I don´t personally like the tone and bluntness myself, but up until recently it hasn´t been always galant and tactful from the other side either, has it?
 
What? You don't think NVidia asked for this. They have mislead the press and their customers with lies and cheats. Sooner or later someone is going to tell it the way it is.

Maybe NV is running out of money and couldn't buy him off. ;)
 
MuFu said:
Anybody else a little perturbed by the manner of that article? :?

Maybe it's just me... I don't really disagree with anything they say, it's just a bit "in yer face".

MuFu.

I agree it was a little on the aggressive side but right now I feel the same way with all NV's PR tactics of late.
 
Sure, they asked for it. I just think H/W websites should always rise above the kind of craptalk you find on forums, whether it is solidly based on fact or not.

MuFu.
 
vrecan said:
http://www.gamersdepot.com/hardware/video_cards/ati_vs_nvidia/dx9_desktop/001.htm

What I found interesting was the comments from carmack at the very beginning that as soon as you use pixel shaders the nv3x slows to a crawl! Good to see NV's pr is slowly starting to crumble.

That's not what Carmack said ("crawl"). He said ARB2 was slow, but he has alternate shaders written to handle the situation.

Not to excuse the FP32 NV30 performance, but let's not put fanboy terminology in Carmack's mouth.
 
First Kyle and now this. Maybe they are pissed for being an unwitting thrid party to deception. :? They do, after all, have a responsibility to their readers.
 
DemoCoder said:
vrecan said:
http://www.gamersdepot.com/hardware/video_cards/ati_vs_nvidia/dx9_desktop/001.htm

What I found interesting was the comments from carmack at the very beginning that as soon as you use pixel shaders the nv3x slows to a crawl! Good to see NV's pr is slowly starting to crumble.

That's not what Carmack said ("crawl").

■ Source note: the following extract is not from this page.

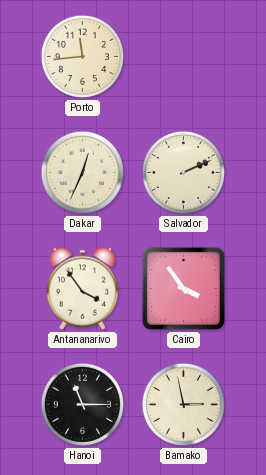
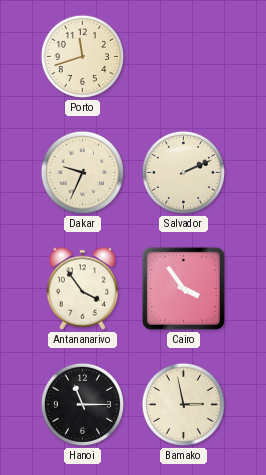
Porto: 11:44 -> 11:42
Dakar: 12:34 -> 9:34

He said ARB2 was slow, but he has alternate shaders written to handle the situation.

Not to excuse the FP32 NV30 performance, but let's not put <bleep> terminology in Carmack's mouth.

GD: John, we've found that NVIDIA hardware seems to come to a crawl whenever Pixel Shader's are involved, namely PS 2.0..

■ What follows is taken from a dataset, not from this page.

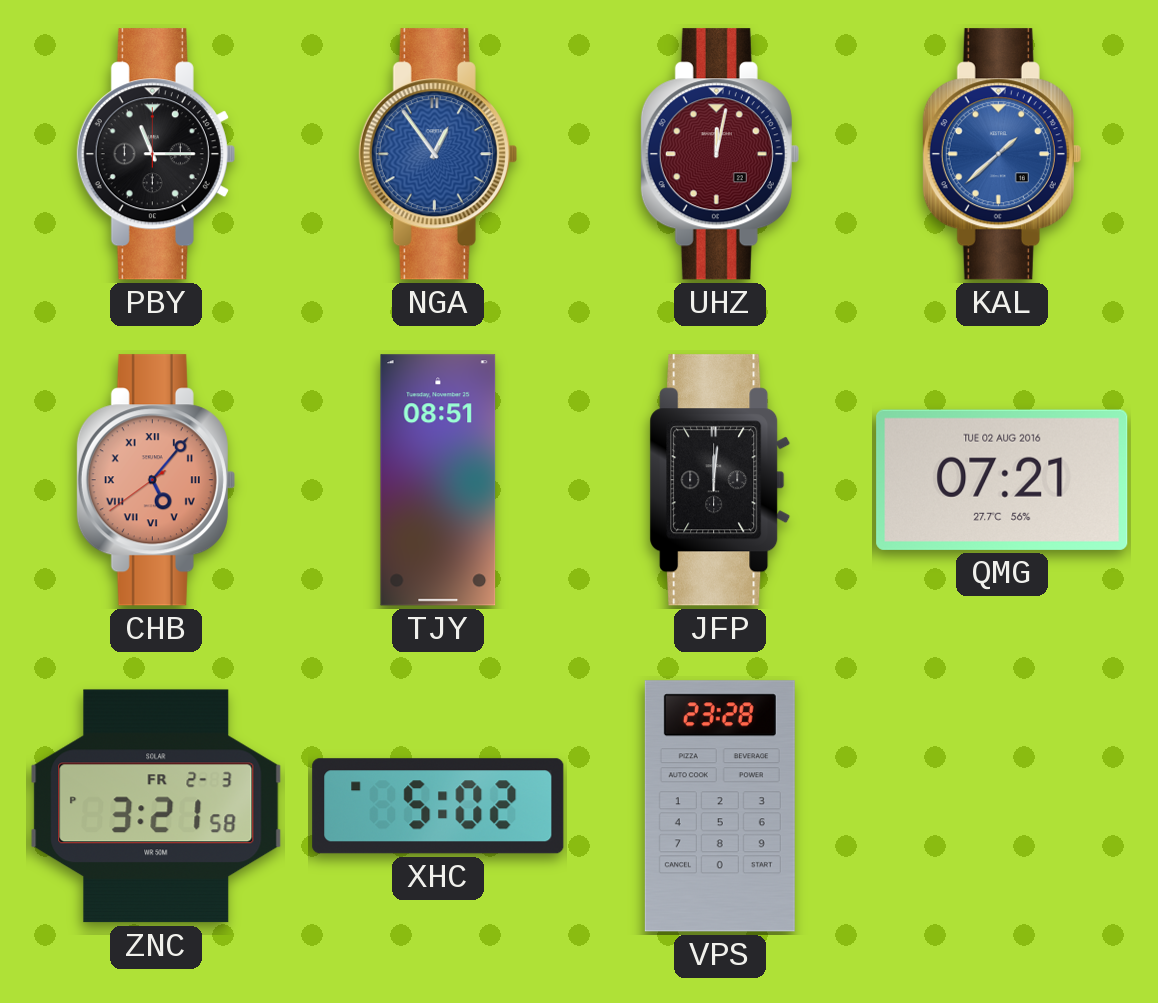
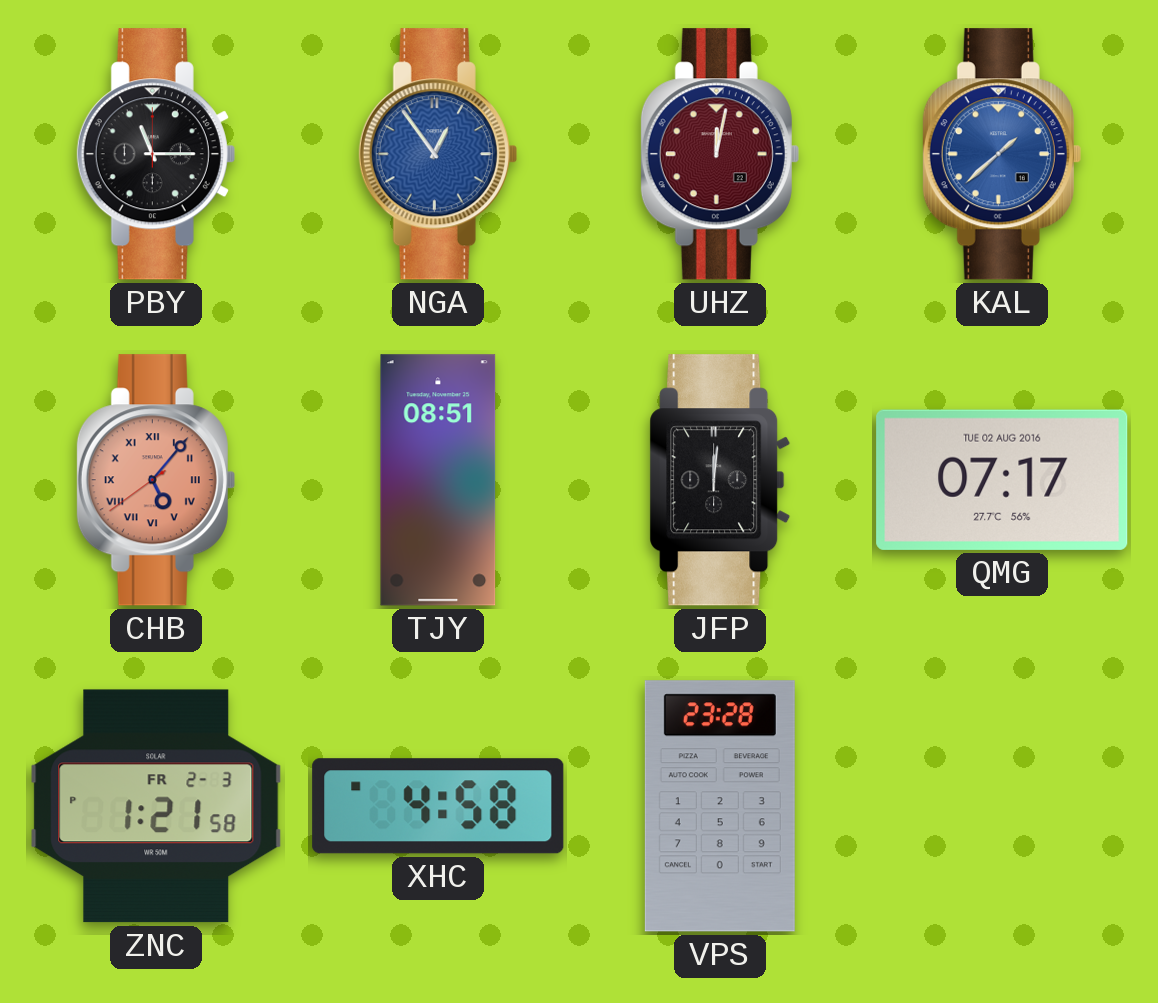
QMG: 07:21 -> 07:17
ZNC: 3:21 -> 1:21
XHC: 5:02 -> 4:58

Have you witnessed any of this while testing under the Doom3 environment?

"Yes. NV30 class hardware can run the ARB2 path that uses ARB_fragment_program, but it is very slow, which is why I have a separate NV30 back end that uses NV_fragment_program to specify most of the operations as 12 or 16 bit instead of 32 bit."

by him saying YES that means he agree's unless I am insane?
 
I tend to agree, MuFu, but that's part of why B3D stands out to me. But I try to settle for honesty and accuracy, which seems to be evident at least.

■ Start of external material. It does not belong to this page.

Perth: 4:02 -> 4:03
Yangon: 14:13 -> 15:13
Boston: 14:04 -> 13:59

Of course, another way of looking at it is that reality just so happened to coincide with hiding that they just like to slam one IHV or another for whatever reason, but that would require looking at how reality related to past instances of such strong commentary, if there are any.
 
Interesting side note: AFAIK this is the first explicit confirmation that Doom3's NV30 path will be making extensive use of FX12 precision, not just FP16. Not that this is much of a surprise--at this point, we've known for a while that was the only likely way NV30-34 could manage to be competitive with corresponding ATI parts. (Although PS 2.0-equivalent OpenGL tests have been non-existent enough that some may have still hoped it was due to the NV_fragment_program compiler being magically better than the ARB_f_p compiler and the various PS 2.0 compilers. Let this be another nail in the coffin of the "still unoptimized drivers" theory.)

Moreover, it provides some much-needed context for the cryptic comment that NV35 (specifically) would likely be using the ARB2 path when all was said and done: since NV35 ditched its FX12 units, it should indeed be equally fast running ARB_fragment_program with fastest (i.e. FP16) precision hints. NV30-34, of course, will not be.

Of course I trust Carmack to have limited FX12 usage to those effects where the extra dynamic range of FP is least likely to be noticeable. OTOH--and unlike with FP16, which really ought not make any difference for the short shaders used by Doom3--I doubt it won't be noticeable at all.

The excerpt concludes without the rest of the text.